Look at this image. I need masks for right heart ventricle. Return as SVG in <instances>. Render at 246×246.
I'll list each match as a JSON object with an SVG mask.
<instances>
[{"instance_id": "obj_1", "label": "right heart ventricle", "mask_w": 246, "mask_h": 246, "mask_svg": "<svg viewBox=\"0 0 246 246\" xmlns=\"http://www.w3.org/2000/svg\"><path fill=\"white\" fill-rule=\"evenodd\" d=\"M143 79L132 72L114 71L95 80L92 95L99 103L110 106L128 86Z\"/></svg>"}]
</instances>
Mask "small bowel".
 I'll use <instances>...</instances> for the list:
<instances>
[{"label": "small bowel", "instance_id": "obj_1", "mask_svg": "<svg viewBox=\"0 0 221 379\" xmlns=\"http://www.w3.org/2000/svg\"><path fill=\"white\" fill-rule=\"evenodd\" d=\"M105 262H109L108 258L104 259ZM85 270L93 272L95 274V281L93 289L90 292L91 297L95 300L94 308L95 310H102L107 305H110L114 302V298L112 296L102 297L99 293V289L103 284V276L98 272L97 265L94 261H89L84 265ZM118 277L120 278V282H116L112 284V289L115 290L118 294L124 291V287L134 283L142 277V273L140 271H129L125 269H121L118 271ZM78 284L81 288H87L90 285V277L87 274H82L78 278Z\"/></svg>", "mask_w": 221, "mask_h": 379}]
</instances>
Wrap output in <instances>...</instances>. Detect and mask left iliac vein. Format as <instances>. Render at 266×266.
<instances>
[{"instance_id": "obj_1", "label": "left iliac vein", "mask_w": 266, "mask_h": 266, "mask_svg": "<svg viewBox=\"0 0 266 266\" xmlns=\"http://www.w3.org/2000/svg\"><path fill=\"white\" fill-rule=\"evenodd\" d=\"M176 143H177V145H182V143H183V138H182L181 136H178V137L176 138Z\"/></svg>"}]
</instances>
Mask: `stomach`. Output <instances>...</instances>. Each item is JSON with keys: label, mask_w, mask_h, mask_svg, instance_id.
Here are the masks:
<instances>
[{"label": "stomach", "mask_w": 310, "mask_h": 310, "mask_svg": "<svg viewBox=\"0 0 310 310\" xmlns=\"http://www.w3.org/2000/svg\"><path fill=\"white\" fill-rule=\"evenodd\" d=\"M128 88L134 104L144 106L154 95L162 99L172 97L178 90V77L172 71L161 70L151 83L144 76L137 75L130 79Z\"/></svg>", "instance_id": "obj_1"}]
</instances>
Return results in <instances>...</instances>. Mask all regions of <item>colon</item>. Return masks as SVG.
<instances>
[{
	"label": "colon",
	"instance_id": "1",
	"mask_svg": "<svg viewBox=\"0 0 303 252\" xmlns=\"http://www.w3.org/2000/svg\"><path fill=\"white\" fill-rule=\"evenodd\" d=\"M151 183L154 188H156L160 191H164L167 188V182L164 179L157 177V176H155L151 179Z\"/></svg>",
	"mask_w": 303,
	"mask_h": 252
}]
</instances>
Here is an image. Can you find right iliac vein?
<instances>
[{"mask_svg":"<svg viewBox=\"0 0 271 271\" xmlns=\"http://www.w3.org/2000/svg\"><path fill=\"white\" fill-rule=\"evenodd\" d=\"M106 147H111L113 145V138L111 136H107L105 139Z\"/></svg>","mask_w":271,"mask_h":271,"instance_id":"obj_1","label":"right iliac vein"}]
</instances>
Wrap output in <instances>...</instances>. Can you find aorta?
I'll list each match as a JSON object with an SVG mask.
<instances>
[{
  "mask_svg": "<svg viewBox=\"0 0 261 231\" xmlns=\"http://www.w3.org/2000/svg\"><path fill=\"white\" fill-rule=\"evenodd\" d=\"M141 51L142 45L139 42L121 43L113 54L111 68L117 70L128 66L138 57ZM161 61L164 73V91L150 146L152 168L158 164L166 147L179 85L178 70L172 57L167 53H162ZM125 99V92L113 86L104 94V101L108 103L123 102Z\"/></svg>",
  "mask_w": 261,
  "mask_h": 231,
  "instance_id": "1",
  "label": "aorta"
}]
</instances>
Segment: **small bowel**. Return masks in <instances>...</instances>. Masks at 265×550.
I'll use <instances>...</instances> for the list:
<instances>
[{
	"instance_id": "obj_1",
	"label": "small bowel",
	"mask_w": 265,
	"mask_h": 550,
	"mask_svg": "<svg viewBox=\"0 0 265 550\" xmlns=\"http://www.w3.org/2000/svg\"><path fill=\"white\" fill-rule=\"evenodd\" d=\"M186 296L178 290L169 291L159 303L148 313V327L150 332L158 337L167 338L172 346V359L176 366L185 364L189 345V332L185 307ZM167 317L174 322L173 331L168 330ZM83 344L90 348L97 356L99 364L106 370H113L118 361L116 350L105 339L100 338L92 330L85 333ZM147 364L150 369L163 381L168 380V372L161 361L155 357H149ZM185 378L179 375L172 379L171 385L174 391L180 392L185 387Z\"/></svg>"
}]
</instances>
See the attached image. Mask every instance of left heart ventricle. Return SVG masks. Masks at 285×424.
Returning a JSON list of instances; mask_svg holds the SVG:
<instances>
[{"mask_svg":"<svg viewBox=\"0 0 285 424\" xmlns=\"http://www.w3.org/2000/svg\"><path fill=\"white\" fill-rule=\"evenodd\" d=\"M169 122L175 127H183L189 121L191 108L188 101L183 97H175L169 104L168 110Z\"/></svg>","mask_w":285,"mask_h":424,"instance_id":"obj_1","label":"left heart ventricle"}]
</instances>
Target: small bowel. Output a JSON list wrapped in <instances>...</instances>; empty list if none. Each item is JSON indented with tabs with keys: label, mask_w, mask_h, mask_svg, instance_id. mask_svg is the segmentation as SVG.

------

Return all the lines above exactly as given.

- [Task solution]:
Look at this image. I need masks for right heart ventricle. Return as SVG in <instances>. Render at 246×246.
I'll list each match as a JSON object with an SVG mask.
<instances>
[{"instance_id": "obj_1", "label": "right heart ventricle", "mask_w": 246, "mask_h": 246, "mask_svg": "<svg viewBox=\"0 0 246 246\" xmlns=\"http://www.w3.org/2000/svg\"><path fill=\"white\" fill-rule=\"evenodd\" d=\"M143 79L132 72L114 71L95 80L92 95L99 103L110 106L128 86Z\"/></svg>"}]
</instances>
Mask "small bowel".
 I'll use <instances>...</instances> for the list:
<instances>
[{"label": "small bowel", "instance_id": "obj_1", "mask_svg": "<svg viewBox=\"0 0 221 379\" xmlns=\"http://www.w3.org/2000/svg\"><path fill=\"white\" fill-rule=\"evenodd\" d=\"M105 262H109L108 258L104 259ZM85 270L93 272L95 274V281L93 289L90 292L91 297L95 300L94 308L95 310H102L107 305H110L114 302V298L112 296L102 297L99 293V289L103 284V276L98 272L97 265L94 261H89L84 265ZM118 277L120 278V282H116L112 284V289L115 290L118 294L124 291V287L134 283L142 277V273L140 271H129L125 269H121L118 271ZM78 284L81 288H87L90 285V277L87 274H82L78 278Z\"/></svg>", "mask_w": 221, "mask_h": 379}]
</instances>
Wrap output in <instances>...</instances>. Detect and mask left iliac vein. Format as <instances>. Render at 266×266.
<instances>
[{"instance_id": "obj_1", "label": "left iliac vein", "mask_w": 266, "mask_h": 266, "mask_svg": "<svg viewBox=\"0 0 266 266\" xmlns=\"http://www.w3.org/2000/svg\"><path fill=\"white\" fill-rule=\"evenodd\" d=\"M176 143H177V145H182V143H183V138H182L181 136H178V137L176 138Z\"/></svg>"}]
</instances>
Mask: `stomach`. Output <instances>...</instances>. Each item is JSON with keys: label, mask_w, mask_h, mask_svg, instance_id.
Here are the masks:
<instances>
[{"label": "stomach", "mask_w": 310, "mask_h": 310, "mask_svg": "<svg viewBox=\"0 0 310 310\" xmlns=\"http://www.w3.org/2000/svg\"><path fill=\"white\" fill-rule=\"evenodd\" d=\"M128 88L134 104L144 106L154 95L162 99L172 97L178 90V77L172 71L161 70L151 83L144 76L137 75L130 79Z\"/></svg>", "instance_id": "obj_1"}]
</instances>
Return results in <instances>...</instances>. Mask all regions of <item>colon</item>. Return masks as SVG.
<instances>
[{
	"label": "colon",
	"instance_id": "1",
	"mask_svg": "<svg viewBox=\"0 0 303 252\" xmlns=\"http://www.w3.org/2000/svg\"><path fill=\"white\" fill-rule=\"evenodd\" d=\"M151 183L154 188H156L160 191H164L167 188V182L164 179L157 177V176H155L151 179Z\"/></svg>",
	"mask_w": 303,
	"mask_h": 252
}]
</instances>
Here is an image. Can you find right iliac vein?
<instances>
[{"mask_svg":"<svg viewBox=\"0 0 271 271\" xmlns=\"http://www.w3.org/2000/svg\"><path fill=\"white\" fill-rule=\"evenodd\" d=\"M106 147H111L113 145V138L111 136H107L105 139Z\"/></svg>","mask_w":271,"mask_h":271,"instance_id":"obj_1","label":"right iliac vein"}]
</instances>
Wrap output in <instances>...</instances>. Can you find aorta?
I'll list each match as a JSON object with an SVG mask.
<instances>
[{
  "mask_svg": "<svg viewBox=\"0 0 261 231\" xmlns=\"http://www.w3.org/2000/svg\"><path fill=\"white\" fill-rule=\"evenodd\" d=\"M141 51L142 45L139 42L121 43L113 54L111 68L117 70L128 66L138 57ZM161 61L164 73V91L150 146L152 168L158 164L166 147L179 85L178 70L172 57L167 53H162ZM125 99V92L113 86L104 94V101L108 103L123 102Z\"/></svg>",
  "mask_w": 261,
  "mask_h": 231,
  "instance_id": "1",
  "label": "aorta"
}]
</instances>
Segment: **small bowel**. Return masks in <instances>...</instances>. Masks at 265×550.
I'll use <instances>...</instances> for the list:
<instances>
[{
	"instance_id": "obj_1",
	"label": "small bowel",
	"mask_w": 265,
	"mask_h": 550,
	"mask_svg": "<svg viewBox=\"0 0 265 550\" xmlns=\"http://www.w3.org/2000/svg\"><path fill=\"white\" fill-rule=\"evenodd\" d=\"M186 296L178 290L169 291L159 303L148 313V327L150 332L158 337L167 338L172 346V359L176 366L185 364L189 345V332L185 307ZM167 317L174 322L173 331L168 330ZM83 344L90 348L97 356L99 364L106 370H113L118 361L116 350L105 339L100 338L92 330L85 333ZM147 364L150 369L163 381L168 380V372L161 361L155 357H149ZM185 378L179 375L172 379L171 385L174 391L180 392L185 387Z\"/></svg>"
}]
</instances>
See the attached image. Mask every instance of left heart ventricle. Return SVG masks. Masks at 285×424.
Returning a JSON list of instances; mask_svg holds the SVG:
<instances>
[{"mask_svg":"<svg viewBox=\"0 0 285 424\" xmlns=\"http://www.w3.org/2000/svg\"><path fill=\"white\" fill-rule=\"evenodd\" d=\"M169 122L175 127H183L189 121L191 108L188 101L183 97H175L169 104L168 110Z\"/></svg>","mask_w":285,"mask_h":424,"instance_id":"obj_1","label":"left heart ventricle"}]
</instances>
Target: small bowel. Output a JSON list wrapped in <instances>...</instances>; empty list if none. Each item is JSON indented with tabs with keys: label, mask_w, mask_h, mask_svg, instance_id. mask_svg is the segmentation as SVG.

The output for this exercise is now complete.